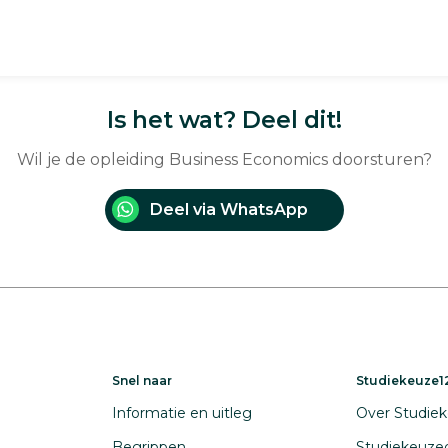
Is het wat? Deel dit!
Wil je de opleiding Business Economics doorsturen?
Deel via WhatsApp
Snel naar
Studiekeuze12
Informatie en uitleg
Over Studiek
Begrippen
Studiekeuze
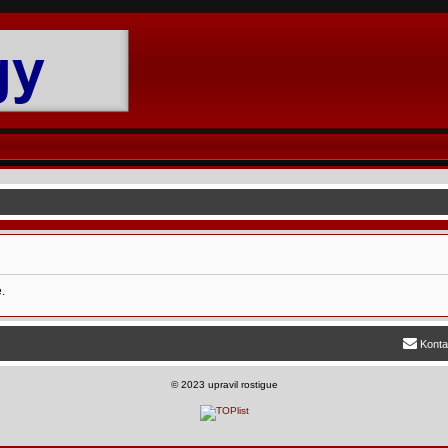
.
Konta
©
2023 upravil rostigue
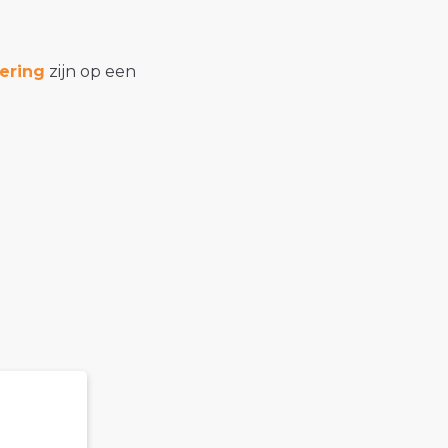
ering
zijn op een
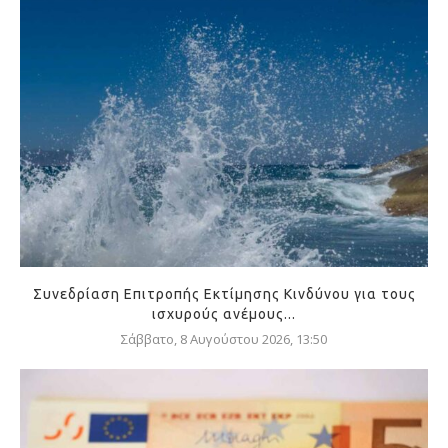
Συνεδρίαση Επιτροπής Εκτίμησης Κινδύνου για τους
ισχυρούς ανέμους...
Σάββατο, 8 Αυγούστου 2026, 13:50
* * * * *
PROBLEM DETAILS> None of the pictures belongs in the answer, but all the entries must be repeated exactly.

OUTPUT OF THE EXERCISE>
Is het wat? Deel dit!
Wil je de opleiding Business Economics doorsturen?
Deel via WhatsApp
Snel naar
Studiekeuze12
Informatie en uitleg
Over Studiek
Begrippen
Studiekeuze
.
Konta
©
2023 upravil rostigue
ering
zijn op een
Συνεδρίαση Επιτροπής Εκτίμησης Κινδύνου για τους
ισχυρούς ανέμους...
Σάββατο, 8 Αυγούστου 2026, 13:50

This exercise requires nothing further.